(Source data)

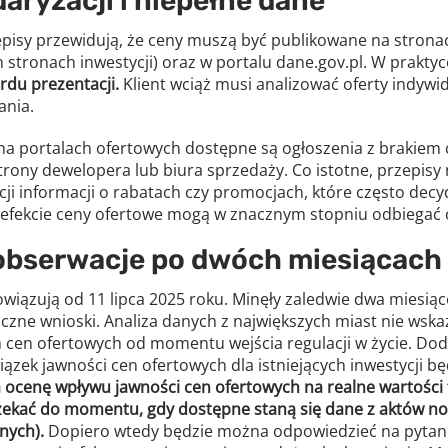
aryzacji i niepełne dane
POBIERZ
pisy przewidują, że ceny muszą być publikowane na stron
stronach inwestycji) oraz w portalu dane.gov.pl. W prakty
Chcę otrzymywać treści o charakterze marketingowym drogą e-mail od
rdu prezentacji.
Cenatorium Sp. z o.o. z siedzibą w Warszawie. Mam świadomość, że mogę
Klient wciąż musi analizować oferty indywi
zrezygnować z subskrypcji w każdej chwili. Więcej informacji o
ania.
przetwarzaniu moich danych dostępnych jest w
Polityce prywatności.
a portalach ofertowych dostępne są ogłoszenia z brakiem c
rony dewelopera lub biura sprzedaży. Co istotne, przepisy 
ji informacji o rabatach czy promocjach, które często decy
 efekcie ceny ofertowe mogą w znacznym stopniu odbiegać 
obserwacje po dwóch miesiącach
iązują od 11 lipca 2025 roku. Minęły zaledwie dwa miesiąc
czne wnioski. Analiza danych z największych miast nie wska
 cen ofertowych od momentu wejścia regulacji w życie. Do
ązek jawności cen ofertowych dla istniejących inwestycji 
 ocenę wpływu jawności cen ofertowych na realne wartości 
zekać do momentu, gdy dostępne staną się dane z aktów not
nych).
Dopiero wtedy będzie można odpowiedzieć na pytanie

• _WORK TO COMPLETE_
Copy out all the data above exactly, pictures excluded.

• _ANSWER TO THE EXERCISE_
aryzacji i niepełne dane
POBIERZ
pisy przewidują, że ceny muszą być publikowane na stron
stronach inwestycji) oraz w portalu dane.gov.pl. W prakty
Chcę otrzymywać treści o charakterze marketingowym drogą e-mail od
rdu prezentacji.
Cenatorium Sp. z o.o. z siedzibą w Warszawie. Mam świadomość, że mogę
Klient wciąż musi analizować oferty indywi
zrezygnować z subskrypcji w każdej chwili. Więcej informacji o
ania.
przetwarzaniu moich danych dostępnych jest w
Polityce prywatności.
a portalach ofertowych dostępne są ogłoszenia z brakiem c
rony dewelopera lub biura sprzedaży. Co istotne, przepisy 
ji informacji o rabatach czy promocjach, które często decy
 efekcie ceny ofertowe mogą w znacznym stopniu odbiegać 
obserwacje po dwóch miesiącach
iązują od 11 lipca 2025 roku. Minęły zaledwie dwa miesiąc
czne wnioski. Analiza danych z największych miast nie wska
 cen ofertowych od momentu wejścia regulacji w życie. Do
ązek jawności cen ofertowych dla istniejących inwestycji 
 ocenę wpływu jawności cen ofertowych na realne wartości 
zekać do momentu, gdy dostępne staną się dane z aktów not
nych).
Dopiero wtedy będzie można odpowiedzieć na pytanie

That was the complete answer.